Document layout detection data:
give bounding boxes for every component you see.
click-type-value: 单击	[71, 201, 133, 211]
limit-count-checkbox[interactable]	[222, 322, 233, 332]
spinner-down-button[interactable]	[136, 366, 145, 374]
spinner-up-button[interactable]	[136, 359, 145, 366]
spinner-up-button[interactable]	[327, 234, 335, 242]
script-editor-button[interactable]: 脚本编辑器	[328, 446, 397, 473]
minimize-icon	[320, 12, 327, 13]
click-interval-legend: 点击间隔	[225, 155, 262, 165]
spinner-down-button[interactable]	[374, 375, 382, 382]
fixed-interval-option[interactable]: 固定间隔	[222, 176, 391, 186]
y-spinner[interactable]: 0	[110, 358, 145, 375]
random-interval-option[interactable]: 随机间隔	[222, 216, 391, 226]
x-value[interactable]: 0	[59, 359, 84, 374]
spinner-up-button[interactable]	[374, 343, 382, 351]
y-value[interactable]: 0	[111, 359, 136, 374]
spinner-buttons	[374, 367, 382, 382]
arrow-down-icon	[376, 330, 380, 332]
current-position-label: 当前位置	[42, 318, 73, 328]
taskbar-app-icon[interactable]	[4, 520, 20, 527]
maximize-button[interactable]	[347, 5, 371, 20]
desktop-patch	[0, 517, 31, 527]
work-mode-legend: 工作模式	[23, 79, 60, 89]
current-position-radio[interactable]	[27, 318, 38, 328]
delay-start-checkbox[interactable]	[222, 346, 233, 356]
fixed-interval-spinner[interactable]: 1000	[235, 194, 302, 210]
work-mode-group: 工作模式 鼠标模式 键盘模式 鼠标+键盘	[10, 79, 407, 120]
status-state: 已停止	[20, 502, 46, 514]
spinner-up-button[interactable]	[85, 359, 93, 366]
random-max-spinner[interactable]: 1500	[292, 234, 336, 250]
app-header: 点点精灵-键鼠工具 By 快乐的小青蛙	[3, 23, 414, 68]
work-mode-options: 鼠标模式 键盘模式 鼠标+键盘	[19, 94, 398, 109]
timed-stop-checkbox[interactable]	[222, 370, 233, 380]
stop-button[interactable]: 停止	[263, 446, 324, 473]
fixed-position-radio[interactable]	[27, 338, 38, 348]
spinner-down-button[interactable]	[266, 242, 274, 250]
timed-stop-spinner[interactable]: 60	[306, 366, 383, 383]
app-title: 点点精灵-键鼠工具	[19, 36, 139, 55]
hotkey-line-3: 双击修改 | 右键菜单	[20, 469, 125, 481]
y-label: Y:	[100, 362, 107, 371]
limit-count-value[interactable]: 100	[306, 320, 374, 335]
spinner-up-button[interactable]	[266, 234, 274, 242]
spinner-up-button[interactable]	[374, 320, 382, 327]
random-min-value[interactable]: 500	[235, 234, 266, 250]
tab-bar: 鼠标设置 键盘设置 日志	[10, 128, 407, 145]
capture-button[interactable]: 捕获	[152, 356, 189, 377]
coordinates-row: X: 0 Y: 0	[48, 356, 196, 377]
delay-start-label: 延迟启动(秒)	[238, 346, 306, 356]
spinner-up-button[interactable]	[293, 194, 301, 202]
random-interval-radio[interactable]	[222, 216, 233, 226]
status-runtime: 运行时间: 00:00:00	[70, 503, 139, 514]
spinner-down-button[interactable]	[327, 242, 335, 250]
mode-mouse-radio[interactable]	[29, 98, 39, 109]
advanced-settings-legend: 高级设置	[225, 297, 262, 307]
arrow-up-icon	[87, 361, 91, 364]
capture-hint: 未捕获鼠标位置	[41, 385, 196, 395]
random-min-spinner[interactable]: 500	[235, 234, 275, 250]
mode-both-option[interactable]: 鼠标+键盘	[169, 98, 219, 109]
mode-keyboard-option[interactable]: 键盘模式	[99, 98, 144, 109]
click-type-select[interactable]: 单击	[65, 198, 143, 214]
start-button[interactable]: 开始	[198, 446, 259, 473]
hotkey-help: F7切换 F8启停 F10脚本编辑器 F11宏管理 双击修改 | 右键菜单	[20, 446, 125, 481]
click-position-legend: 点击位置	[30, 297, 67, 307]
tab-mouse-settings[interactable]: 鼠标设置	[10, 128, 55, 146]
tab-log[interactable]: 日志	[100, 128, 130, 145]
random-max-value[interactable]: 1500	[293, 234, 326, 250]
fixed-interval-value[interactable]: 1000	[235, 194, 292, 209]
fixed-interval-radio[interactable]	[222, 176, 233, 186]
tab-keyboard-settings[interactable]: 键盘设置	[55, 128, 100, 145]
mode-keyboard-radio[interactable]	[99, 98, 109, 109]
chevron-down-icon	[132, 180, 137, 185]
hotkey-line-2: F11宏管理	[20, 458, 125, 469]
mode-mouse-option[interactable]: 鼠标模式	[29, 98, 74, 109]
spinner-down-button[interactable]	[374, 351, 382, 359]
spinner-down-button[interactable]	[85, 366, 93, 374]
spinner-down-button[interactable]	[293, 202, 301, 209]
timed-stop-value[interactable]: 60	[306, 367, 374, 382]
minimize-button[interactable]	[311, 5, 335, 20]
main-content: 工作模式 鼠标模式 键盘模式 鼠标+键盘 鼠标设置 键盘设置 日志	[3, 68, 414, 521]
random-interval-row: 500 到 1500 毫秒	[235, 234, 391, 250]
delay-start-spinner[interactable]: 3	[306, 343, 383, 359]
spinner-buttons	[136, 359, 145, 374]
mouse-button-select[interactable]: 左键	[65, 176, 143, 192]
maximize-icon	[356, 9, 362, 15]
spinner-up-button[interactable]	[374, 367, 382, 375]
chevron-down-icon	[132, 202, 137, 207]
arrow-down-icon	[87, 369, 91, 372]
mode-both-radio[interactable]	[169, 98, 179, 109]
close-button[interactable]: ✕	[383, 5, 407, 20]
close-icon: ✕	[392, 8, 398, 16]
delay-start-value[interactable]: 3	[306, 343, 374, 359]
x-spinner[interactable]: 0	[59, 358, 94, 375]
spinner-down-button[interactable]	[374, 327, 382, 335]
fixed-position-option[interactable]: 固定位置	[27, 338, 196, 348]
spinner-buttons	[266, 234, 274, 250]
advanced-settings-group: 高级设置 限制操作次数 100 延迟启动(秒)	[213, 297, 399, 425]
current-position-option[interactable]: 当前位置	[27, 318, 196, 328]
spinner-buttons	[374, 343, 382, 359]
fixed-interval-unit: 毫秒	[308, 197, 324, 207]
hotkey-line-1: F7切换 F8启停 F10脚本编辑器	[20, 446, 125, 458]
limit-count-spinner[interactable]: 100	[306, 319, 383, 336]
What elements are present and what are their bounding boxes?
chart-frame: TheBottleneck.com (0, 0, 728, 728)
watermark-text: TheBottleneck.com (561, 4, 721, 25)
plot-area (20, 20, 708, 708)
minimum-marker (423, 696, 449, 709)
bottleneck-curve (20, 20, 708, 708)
---
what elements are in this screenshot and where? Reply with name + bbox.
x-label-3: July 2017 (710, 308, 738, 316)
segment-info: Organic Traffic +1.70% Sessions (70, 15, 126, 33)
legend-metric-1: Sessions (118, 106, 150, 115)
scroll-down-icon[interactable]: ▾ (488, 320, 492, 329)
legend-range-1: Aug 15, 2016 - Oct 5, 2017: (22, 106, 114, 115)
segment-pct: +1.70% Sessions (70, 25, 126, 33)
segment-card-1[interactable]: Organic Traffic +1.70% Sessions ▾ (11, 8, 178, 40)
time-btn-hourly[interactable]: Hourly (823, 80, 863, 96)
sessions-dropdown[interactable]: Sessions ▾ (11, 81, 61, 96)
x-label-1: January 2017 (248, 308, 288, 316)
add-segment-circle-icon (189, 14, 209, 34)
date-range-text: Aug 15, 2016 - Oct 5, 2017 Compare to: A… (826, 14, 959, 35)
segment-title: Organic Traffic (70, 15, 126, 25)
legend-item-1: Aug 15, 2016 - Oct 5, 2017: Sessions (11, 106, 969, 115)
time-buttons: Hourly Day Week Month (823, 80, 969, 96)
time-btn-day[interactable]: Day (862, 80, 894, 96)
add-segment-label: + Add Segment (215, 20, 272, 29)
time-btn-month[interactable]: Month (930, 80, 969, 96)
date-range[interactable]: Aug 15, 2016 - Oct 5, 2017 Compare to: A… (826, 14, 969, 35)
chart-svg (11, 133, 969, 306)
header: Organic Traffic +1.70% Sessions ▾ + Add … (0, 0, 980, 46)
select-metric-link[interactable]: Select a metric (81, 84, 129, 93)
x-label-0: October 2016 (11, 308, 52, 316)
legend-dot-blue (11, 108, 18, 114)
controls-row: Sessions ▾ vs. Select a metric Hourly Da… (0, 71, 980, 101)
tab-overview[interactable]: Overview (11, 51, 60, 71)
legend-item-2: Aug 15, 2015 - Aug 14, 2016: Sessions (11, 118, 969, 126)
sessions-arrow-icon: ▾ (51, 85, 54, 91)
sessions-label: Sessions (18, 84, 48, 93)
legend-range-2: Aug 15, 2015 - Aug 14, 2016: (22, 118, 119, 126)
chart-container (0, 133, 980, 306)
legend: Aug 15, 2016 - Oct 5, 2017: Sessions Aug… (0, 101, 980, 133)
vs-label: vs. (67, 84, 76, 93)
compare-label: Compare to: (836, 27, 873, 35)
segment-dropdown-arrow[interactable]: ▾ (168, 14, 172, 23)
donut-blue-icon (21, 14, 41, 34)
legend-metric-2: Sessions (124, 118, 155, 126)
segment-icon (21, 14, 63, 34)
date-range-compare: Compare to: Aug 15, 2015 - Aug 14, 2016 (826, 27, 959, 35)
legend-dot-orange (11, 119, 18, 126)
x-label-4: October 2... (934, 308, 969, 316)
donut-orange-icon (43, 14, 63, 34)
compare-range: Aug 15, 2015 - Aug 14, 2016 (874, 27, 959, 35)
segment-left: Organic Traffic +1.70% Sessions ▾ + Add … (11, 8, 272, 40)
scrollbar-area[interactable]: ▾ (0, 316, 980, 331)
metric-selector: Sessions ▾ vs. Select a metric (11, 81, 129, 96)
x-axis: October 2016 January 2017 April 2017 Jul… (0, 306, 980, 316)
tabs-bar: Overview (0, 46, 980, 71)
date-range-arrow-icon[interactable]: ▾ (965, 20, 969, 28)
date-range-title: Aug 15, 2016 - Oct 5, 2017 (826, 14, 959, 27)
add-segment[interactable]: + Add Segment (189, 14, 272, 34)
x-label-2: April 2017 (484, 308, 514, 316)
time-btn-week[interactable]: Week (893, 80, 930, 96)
--
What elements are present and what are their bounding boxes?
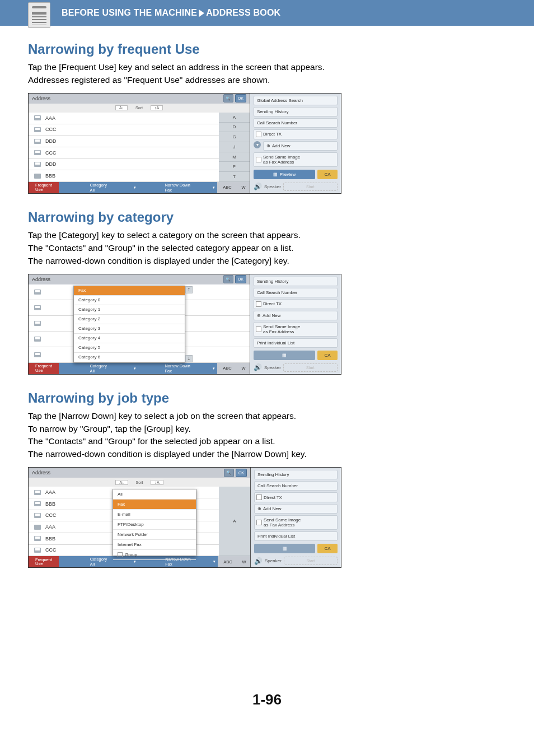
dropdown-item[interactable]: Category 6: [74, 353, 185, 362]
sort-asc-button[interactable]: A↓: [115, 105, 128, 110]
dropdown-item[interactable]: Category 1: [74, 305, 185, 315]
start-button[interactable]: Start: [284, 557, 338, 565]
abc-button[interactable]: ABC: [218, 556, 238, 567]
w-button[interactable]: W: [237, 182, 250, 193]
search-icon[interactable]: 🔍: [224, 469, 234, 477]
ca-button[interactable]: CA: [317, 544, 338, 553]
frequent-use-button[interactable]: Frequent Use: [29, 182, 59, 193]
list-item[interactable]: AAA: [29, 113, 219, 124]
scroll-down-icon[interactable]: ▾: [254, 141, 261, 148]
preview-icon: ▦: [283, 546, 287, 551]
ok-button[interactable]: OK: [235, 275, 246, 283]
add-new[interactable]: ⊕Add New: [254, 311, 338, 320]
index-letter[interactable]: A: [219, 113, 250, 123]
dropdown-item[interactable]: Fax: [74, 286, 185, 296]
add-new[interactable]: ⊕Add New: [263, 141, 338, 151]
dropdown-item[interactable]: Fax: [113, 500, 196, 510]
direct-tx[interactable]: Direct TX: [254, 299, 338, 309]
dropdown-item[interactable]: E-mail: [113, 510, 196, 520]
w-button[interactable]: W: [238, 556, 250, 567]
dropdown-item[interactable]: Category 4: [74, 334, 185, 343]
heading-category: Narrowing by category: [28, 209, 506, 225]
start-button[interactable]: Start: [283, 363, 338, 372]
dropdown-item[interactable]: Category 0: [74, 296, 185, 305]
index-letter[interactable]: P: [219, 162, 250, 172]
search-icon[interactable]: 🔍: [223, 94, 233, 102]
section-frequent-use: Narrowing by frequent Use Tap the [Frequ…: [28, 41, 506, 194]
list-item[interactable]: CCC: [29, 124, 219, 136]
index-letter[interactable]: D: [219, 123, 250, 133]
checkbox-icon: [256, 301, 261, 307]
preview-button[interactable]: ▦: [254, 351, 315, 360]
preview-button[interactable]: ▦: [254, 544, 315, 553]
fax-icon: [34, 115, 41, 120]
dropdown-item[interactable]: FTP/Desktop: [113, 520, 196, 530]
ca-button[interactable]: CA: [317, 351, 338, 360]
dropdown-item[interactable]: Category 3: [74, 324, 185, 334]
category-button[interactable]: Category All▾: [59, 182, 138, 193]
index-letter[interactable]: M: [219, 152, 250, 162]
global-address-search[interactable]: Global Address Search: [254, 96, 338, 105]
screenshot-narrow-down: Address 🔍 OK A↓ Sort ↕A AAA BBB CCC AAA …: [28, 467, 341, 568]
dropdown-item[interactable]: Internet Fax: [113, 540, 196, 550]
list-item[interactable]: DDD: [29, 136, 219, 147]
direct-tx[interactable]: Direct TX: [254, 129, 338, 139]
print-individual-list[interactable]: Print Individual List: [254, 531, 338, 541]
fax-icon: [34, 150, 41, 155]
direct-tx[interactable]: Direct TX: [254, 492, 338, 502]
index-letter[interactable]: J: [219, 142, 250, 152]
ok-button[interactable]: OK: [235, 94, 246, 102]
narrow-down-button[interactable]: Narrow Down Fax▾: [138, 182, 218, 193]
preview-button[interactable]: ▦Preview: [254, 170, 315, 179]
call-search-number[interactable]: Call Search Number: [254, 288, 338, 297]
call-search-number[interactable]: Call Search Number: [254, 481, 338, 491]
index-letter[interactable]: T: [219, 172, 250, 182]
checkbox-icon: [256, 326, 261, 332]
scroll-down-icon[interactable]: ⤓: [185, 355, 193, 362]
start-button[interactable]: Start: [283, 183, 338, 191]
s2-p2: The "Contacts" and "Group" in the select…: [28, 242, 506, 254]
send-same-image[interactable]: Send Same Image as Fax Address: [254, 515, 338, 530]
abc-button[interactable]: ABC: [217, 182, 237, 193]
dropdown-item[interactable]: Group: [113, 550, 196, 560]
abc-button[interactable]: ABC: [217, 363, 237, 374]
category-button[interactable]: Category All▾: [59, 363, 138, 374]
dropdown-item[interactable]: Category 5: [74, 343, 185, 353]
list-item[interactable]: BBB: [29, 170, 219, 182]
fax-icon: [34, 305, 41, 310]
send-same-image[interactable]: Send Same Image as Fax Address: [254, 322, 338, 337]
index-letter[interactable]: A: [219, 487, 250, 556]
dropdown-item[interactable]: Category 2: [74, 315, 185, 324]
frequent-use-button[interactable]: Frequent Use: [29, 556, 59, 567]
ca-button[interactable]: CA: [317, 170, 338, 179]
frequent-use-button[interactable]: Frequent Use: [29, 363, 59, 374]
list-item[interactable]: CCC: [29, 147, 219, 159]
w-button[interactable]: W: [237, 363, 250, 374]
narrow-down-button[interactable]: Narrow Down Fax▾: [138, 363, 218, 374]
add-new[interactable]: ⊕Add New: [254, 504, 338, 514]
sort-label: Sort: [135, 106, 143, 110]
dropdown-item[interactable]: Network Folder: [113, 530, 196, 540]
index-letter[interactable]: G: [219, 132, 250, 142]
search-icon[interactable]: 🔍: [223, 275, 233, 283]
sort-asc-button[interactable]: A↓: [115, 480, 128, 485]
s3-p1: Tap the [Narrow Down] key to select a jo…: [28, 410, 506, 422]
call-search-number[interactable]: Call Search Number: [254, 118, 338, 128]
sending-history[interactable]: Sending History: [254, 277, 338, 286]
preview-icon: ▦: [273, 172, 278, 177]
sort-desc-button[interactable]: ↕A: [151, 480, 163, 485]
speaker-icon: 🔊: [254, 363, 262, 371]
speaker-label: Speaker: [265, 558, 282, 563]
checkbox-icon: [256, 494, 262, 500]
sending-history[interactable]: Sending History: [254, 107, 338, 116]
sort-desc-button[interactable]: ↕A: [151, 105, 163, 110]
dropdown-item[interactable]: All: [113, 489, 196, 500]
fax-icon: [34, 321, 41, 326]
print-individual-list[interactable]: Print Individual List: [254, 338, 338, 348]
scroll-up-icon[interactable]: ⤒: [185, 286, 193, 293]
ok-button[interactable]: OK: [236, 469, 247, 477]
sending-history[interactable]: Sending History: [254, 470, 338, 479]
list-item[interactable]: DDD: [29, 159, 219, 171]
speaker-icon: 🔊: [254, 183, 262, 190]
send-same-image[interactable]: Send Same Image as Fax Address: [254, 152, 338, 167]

» **YOUR TASK**: Would you please copy every line in the data that contains the word "工作模式"?

» **WRITTEN RESPONSE**:
work-mode-legend: 工作模式	[23, 79, 60, 89]
work-mode-group: 工作模式 鼠标模式 键盘模式 鼠标+键盘	[10, 79, 407, 120]
main-content: 工作模式 鼠标模式 键盘模式 鼠标+键盘 鼠标设置 键盘设置 日志	[3, 68, 414, 521]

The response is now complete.